In questo negozio i controlli delle autorità, alla ricerca di merce importata, erano continui
“Gli agenti del regime arrivavano all’improvviso, ci obbligavano ad uscire, chiudevano tutte le porte, passavano il negozio al setaccio e, se trovavano qualcosa di importato, si portavano via uno di noi a cui toccava poi pagare un sacco di soldi per tirarsi fuori dai guai”. E in questo negozio, un anno fa, è ciò che è effettivamente capitato, spiega alla RSI il proprietario Abdurrahman, che oggi si fa grandi risate parlando del passato.
A volte – spiega – riuscivano a trattare con gli agenti, che in cambio del silenzio incassavano soldi, ma solo se venivano a controllare di loro spontanea volontà. Dovevano essere irremovibili se invece ce li mandava qualcuno. E le segnalazioni potevano arrivare anche da un vicino arrabbiato o invidioso, alimentando così un clima di sospetto e di vendette personali.
“Era un rischioso sgarrare, ma era pur sempre un gioco fra le parti”, dice Abdurrahman. “I soldi fatti coi beni esteri ci permettevano di risolvere la situazione, certo a caro prezzo, ma comunque ci guadagnavamo perché questi prodotti erano il 70% del nostro fatturato. Dal canto suo, il regime raramente teneva in prigione qualcuno per lungo tempo per queste violazioni e così noi siriani continuavamo a rischiare e a importare beni esteri, a pagare e ad arricchire Bashar al-Assad e i suoi uomini”.
La Siria è uno Stato fallito. Lo stipendio medio degli impiegati pubblici è di 30 franchi soltanto. Un venditore ne prende al massimo 80, mentre un affitto a Damasco costa circa 200 franchi. La Lira siriana è carta straccia, si gira con impressionanti mazzette di soldi che non valgono nulla. Impossibile vivere così. Anche usare i dollari, una moneta decisamente più stabile, era proibito e poteva farti finire in prigione. I siriani non potevano neanche dire la parola “dollari”. Al telefono parlavano in codice.

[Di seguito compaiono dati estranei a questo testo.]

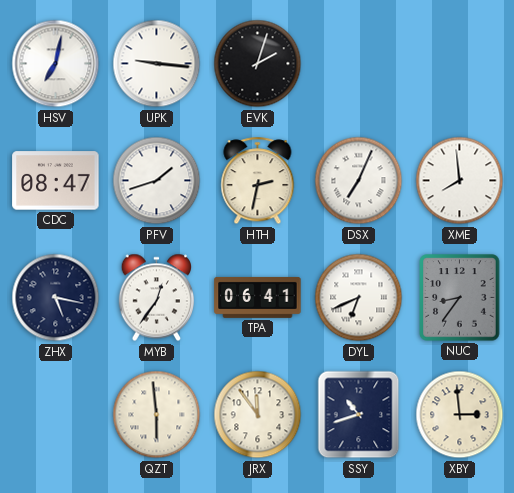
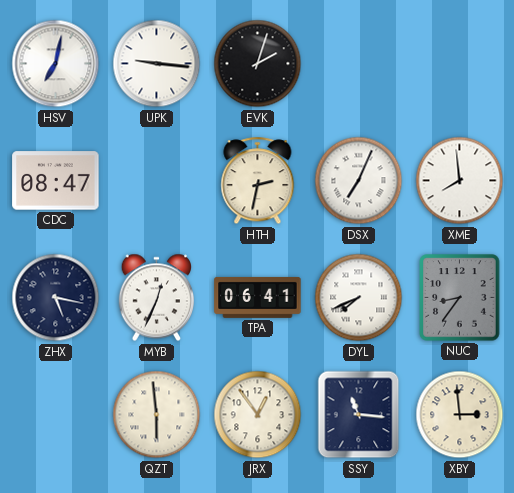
PFV: 1:42 -> none
MYB: 12:36 -> 12:34
DYL: 6:41 -> 7:41
JRX: 11:54 -> 12:54
SSY: 10:42 -> 11:16
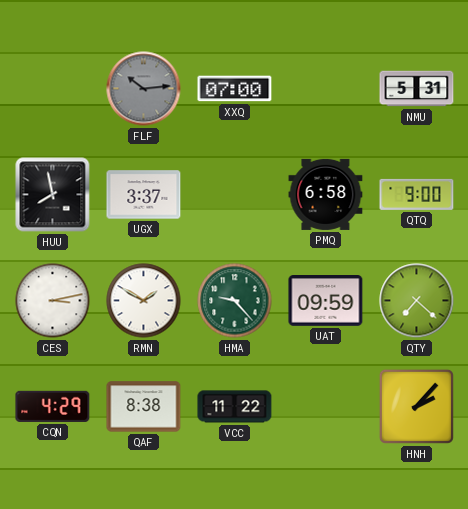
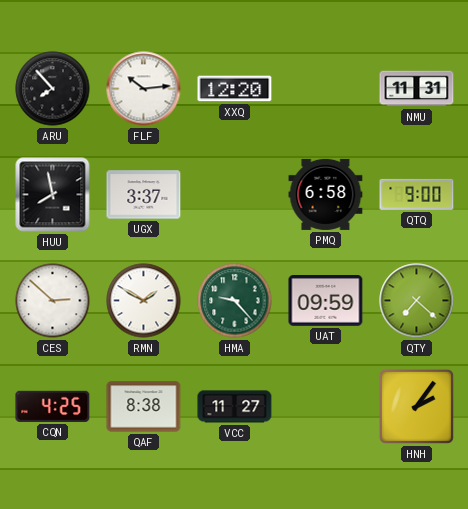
ARU: none -> 7:53
FLF dial: grey -> white
XXQ: 07:00 -> 12:20
NMU: 5:31 -> 11:31
CES: 3:13 -> 2:52
CQN: 4:29 -> 4:25
VCC: 11:22 -> 11:27
HNH: 2:07 -> 2:06
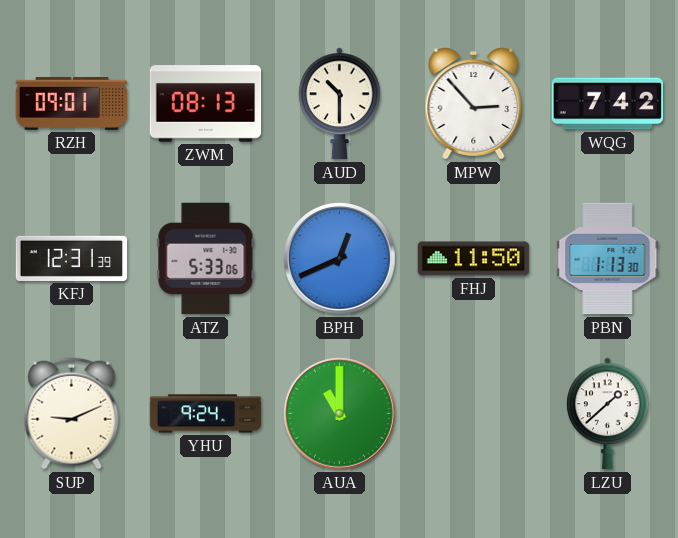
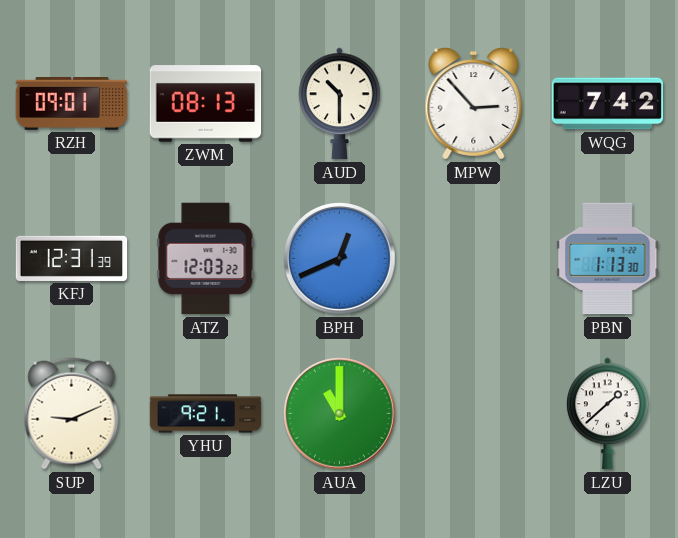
ATZ: 5:33 -> 12:03
FHJ: 11:50 -> none
YHU: 9:24 -> 9:21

“Eravamo costretti a violare le regole per sopravvivere. Oltre 50 anni di dittatura e la guerra ci hanno ridotti malissimo. Beni fondamentali come pane, zucchero e benzina erano razionati. Eravamo sempre in modalità sopravvivenza, ma anche questo faceva parte dei piani dell’ex presidente: ridurci così per impedirci di pensare, di lottare contro un Governo criminale, che ci ha bombardati e massacrati, che si arricchiva con il traffico di droga, come il Captagon e che ci ha tolto ogni libertà”.